Start of Block

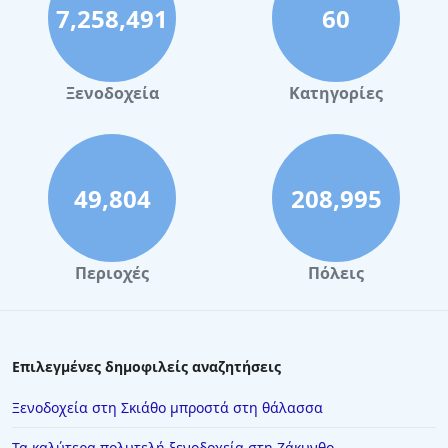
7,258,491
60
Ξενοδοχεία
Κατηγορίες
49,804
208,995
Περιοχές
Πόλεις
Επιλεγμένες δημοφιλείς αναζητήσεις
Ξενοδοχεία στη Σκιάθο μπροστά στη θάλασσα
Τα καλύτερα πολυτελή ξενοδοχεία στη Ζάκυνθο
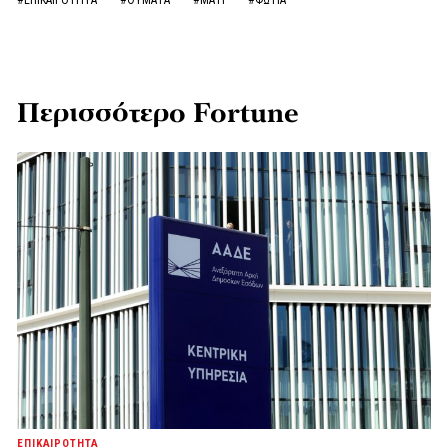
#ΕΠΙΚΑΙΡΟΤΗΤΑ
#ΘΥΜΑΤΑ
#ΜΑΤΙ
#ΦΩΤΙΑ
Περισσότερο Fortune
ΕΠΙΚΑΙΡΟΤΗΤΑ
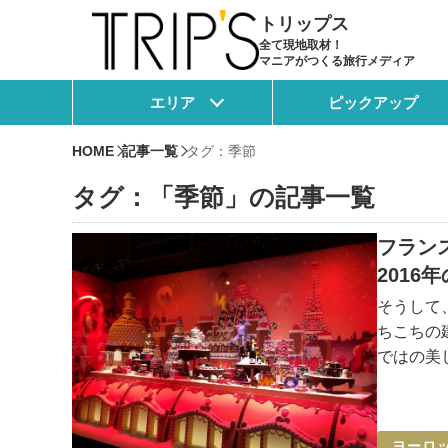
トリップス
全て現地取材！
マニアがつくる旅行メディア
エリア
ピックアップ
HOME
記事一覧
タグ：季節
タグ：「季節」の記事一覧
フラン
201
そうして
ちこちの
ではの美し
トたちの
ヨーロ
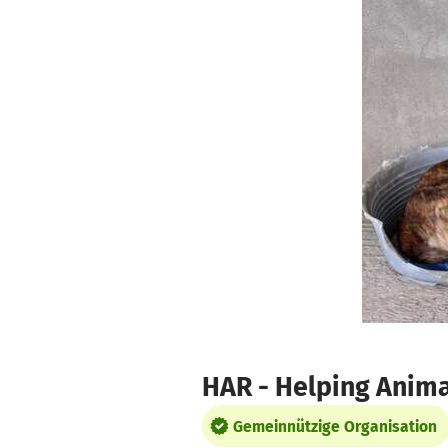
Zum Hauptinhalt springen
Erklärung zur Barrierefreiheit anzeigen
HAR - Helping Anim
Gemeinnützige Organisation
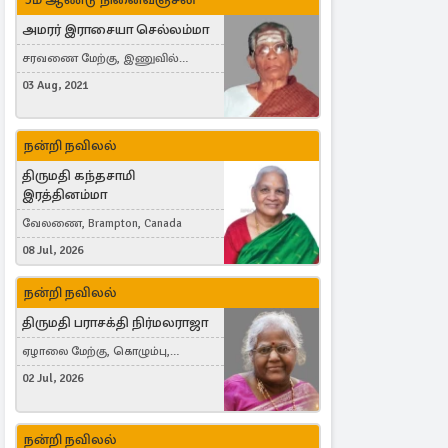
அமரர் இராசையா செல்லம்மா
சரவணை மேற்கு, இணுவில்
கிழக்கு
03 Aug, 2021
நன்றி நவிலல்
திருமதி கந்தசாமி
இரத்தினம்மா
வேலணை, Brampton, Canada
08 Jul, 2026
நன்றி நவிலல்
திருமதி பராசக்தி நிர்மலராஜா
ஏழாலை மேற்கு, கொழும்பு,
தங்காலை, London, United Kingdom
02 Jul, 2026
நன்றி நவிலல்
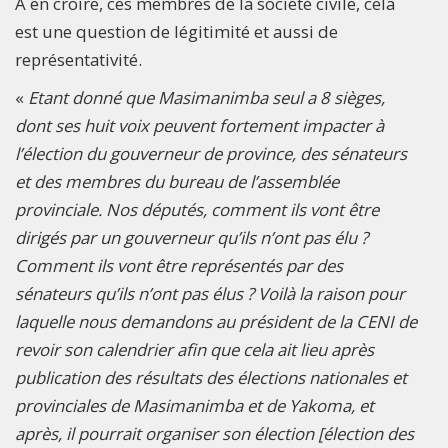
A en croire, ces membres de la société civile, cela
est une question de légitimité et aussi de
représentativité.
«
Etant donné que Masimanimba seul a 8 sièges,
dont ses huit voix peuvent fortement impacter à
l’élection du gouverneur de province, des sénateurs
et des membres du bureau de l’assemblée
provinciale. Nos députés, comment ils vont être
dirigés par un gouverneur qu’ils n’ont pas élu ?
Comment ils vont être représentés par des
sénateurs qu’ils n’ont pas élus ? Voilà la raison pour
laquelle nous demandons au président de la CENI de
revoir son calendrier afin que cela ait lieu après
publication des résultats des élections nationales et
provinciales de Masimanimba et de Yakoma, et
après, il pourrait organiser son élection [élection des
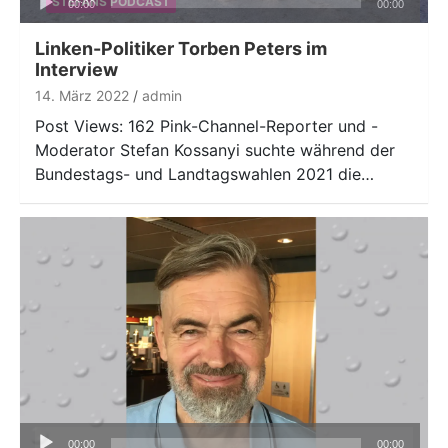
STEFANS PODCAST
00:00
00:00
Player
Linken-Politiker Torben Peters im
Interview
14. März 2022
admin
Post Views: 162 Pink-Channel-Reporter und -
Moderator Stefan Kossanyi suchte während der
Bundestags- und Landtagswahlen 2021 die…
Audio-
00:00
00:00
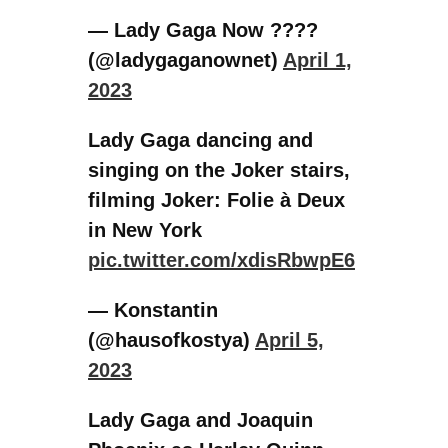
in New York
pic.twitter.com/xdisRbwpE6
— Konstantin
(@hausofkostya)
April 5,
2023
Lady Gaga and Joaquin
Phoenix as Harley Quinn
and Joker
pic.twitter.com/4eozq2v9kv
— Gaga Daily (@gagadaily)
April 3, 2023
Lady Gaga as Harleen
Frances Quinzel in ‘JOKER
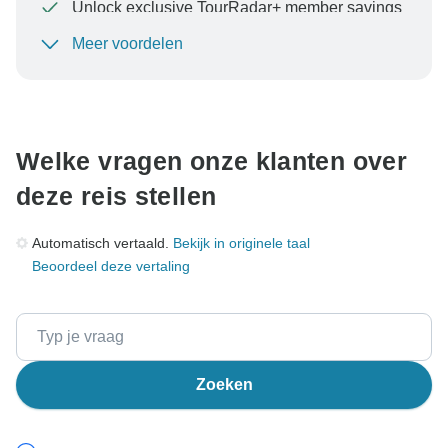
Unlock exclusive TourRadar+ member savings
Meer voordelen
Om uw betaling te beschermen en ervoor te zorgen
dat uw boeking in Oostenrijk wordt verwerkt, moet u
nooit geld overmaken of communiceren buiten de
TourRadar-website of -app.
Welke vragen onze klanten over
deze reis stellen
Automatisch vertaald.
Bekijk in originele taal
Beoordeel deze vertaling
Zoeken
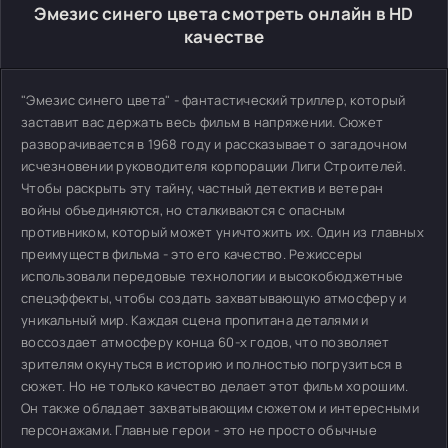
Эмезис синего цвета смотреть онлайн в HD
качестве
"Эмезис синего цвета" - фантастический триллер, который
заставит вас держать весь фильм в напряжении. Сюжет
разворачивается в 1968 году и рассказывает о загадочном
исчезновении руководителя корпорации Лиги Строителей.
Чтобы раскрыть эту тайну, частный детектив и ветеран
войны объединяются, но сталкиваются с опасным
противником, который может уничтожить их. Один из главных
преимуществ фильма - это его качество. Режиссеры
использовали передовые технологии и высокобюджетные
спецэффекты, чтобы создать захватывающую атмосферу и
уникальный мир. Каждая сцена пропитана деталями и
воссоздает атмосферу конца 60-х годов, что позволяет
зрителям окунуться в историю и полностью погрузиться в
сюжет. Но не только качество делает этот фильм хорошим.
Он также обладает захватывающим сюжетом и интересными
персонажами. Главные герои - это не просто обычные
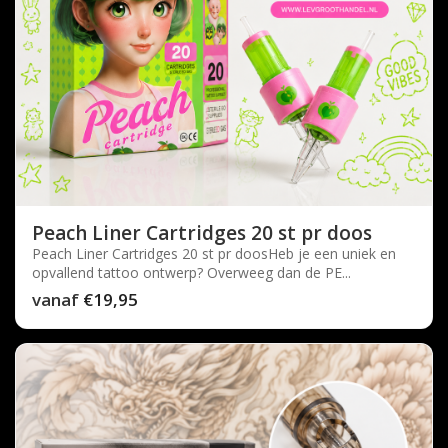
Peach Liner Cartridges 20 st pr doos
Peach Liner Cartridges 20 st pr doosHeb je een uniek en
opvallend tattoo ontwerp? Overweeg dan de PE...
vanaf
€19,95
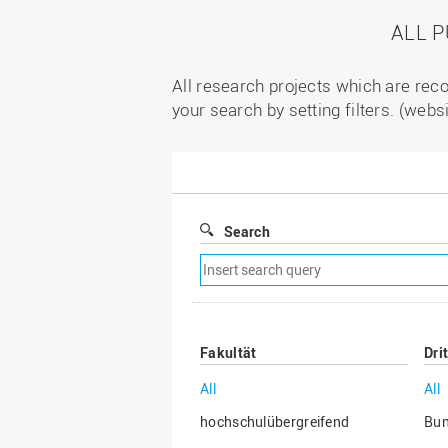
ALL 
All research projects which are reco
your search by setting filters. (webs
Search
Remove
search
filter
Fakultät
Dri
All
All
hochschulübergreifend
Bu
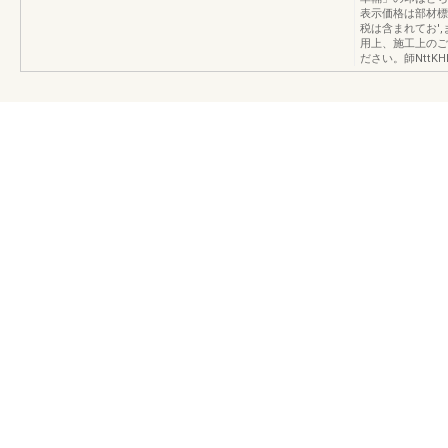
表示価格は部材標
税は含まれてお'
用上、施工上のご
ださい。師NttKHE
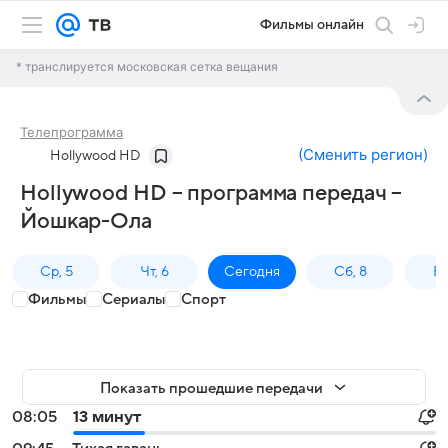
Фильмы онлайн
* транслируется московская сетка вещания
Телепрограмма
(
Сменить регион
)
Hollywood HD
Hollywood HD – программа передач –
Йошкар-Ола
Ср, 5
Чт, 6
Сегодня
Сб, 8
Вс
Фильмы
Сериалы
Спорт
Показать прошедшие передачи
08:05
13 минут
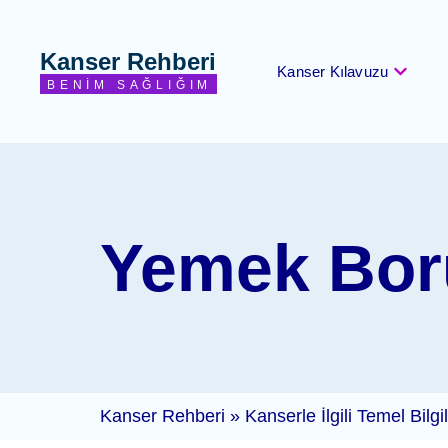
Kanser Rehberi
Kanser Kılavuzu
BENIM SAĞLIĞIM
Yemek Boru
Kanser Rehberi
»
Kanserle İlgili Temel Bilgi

End of Block

◆ ABOUT THIS EXERCISE ◆
Your answer must be an exact copy of the entries above, with no pictures in it.

◆ EXERCISE OUTPUT ◆
7,258,491
60
Ξενοδοχεία
Κατηγορίες
49,804
208,995
Περιοχές
Πόλεις
Επιλεγμένες δημοφιλείς αναζητήσεις
Ξενοδοχεία στη Σκιάθο μπροστά στη θάλασσα
Τα καλύτερα πολυτελή ξενοδοχεία στη Ζάκυνθο
#ΕΠΙΚΑΙΡΟΤΗΤΑ
#ΘΥΜΑΤΑ
#ΜΑΤΙ
#ΦΩΤΙΑ
Περισσότερο Fortune
ΕΠΙΚΑΙΡΟΤΗΤΑ
トリップス
全て現地取材！
マニアがつくる旅行メディア
エリア
ピックアップ
HOME
記事一覧
タグ：季節
タグ：「季節」の記事一覧
フラン
201
そうして
ちこちの
ではの美し
トたちの
ヨーロ
Zum Hauptinhalt springen
Erklärung zur Barrierefreiheit anzeigen
HAR - Helping Anim
Gemeinnützige Organisation
அமரர் இராசையா செல்லம்மா
சரவணை மேற்கு, இணுவில்
கிழக்கு
03 Aug, 2021
நன்றி நவிலல்
திருமதி கந்தசாமி
இரத்தினம்மா
வேலணை, Brampton, Canada
08 Jul, 2026
நன்றி நவிலல்
திருமதி பராசக்தி நிர்மலராஜா
ஏழாலை மேற்கு, கொழும்பு,
தங்காலை, London, United Kingdom
02 Jul, 2026
நன்றி நவிலல்
A en croire, ces membres de la société civile, cela
est une question de légitimité et aussi de
représentativité.
«
Etant donné que Masimanimba seul a 8 sièges,
dont ses huit voix peuvent fortement impacter à
l’élection du gouverneur de province, des sénateurs
et des membres du bureau de l’assemblée
provinciale. Nos députés, comment ils vont être
dirigés par un gouverneur qu’ils n’ont pas élu ?
Comment ils vont être représentés par des
sénateurs qu’ils n’ont pas élus ? Voilà la raison pour
laquelle nous demandons au président de la CENI de
revoir son calendrier afin que cela ait lieu après
publication des résultats des élections nationales et
provinciales de Masimanimba et de Yakoma, et
après, il pourrait organiser son élection [élection des
STEFANS PODCAST
00:00
00:00
Player
Linken-Politiker Torben Peters im
Interview
14. März 2022
admin
Post Views: 162 Pink-Channel-Reporter und -
Moderator Stefan Kossanyi suchte während der
Bundestags- und Landtagswahlen 2021 die…
Audio-
00:00
00:00
in New York
pic.twitter.com/xdisRbwpE6
— Konstantin
(@hausofkostya)
April 5,
2023
Lady Gaga and Joaquin
Phoenix as Harley Quinn
and Joker
pic.twitter.com/4eozq2v9kv
— Gaga Daily (@gagadaily)
April 3, 2023
Lady Gaga as Harleen
Frances Quinzel in ‘JOKER
Unlock exclusive TourRadar+ member savings
Meer voordelen
Om uw betaling te beschermen en ervoor te zorgen
dat uw boeking in Oostenrijk wordt verwerkt, moet u
nooit geld overmaken of communiceren buiten de
TourRadar-website of -app.
Welke vragen onze klanten over
deze reis stellen
Automatisch vertaald.
Bekijk in originele taal
Beoordeel deze vertaling
Zoeken
Эмезис синего цвета смотреть онлайн в HD
качестве
"Эмезис синего цвета" - фантастический триллер, который
заставит вас держать весь фильм в напряжении. Сюжет
разворачивается в 1968 году и рассказывает о загадочном
исчезновении руководителя корпорации Лиги Строителей.
Чтобы раскрыть эту тайну, частный детектив и ветеран
войны объединяются, но сталкиваются с опасным
противником, который может уничтожить их. Один из главных
преимуществ фильма - это его качество. Режиссеры
использовали передовые технологии и высокобюджетные
спецэффекты, чтобы создать захватывающую атмосферу и
уникальный мир. Каждая сцена пропитана деталями и
воссоздает атмосферу конца 60-х годов, что позволяет
зрителям окунуться в историю и полностью погрузиться в
сюжет. Но не только качество делает этот фильм хорошим.
Он также обладает захватывающим сюжетом и интересными
персонажами. Главные герои - это не просто обычные
Peach Liner Cartridges 20 st pr doos
Peach Liner Cartridges 20 st pr doosHeb je een uniek en
opvallend tattoo ontwerp? Overweeg dan de PE...
vanaf
€19,95
ALL 
All research projects which are reco
your search by setting filters. (webs
Search
Remove
search
filter
Fakultät
Dri
All
All
hochschulübergreifend
Bu
表示価格は部材標
税は含まれてお'
用上、施工上のご
ださい。師NttKHE
Фильмы онлайн
* транслируется московская сетка вещания
Телепрограмма
(
Сменить регион
)
Hollywood HD
Hollywood HD – программа передач –
Йошкар-Ола
Ср, 5
Чт, 6
Сегодня
Сб, 8
Вс
Фильмы
Сериалы
Спорт
Показать прошедшие передачи
08:05
13 минут
Kanser Rehberi
Kanser Kılavuzu
BENIM SAĞLIĞIM
Yemek Boru
Kanser Rehberi
»
Kanserle İlgili Temel Bilgi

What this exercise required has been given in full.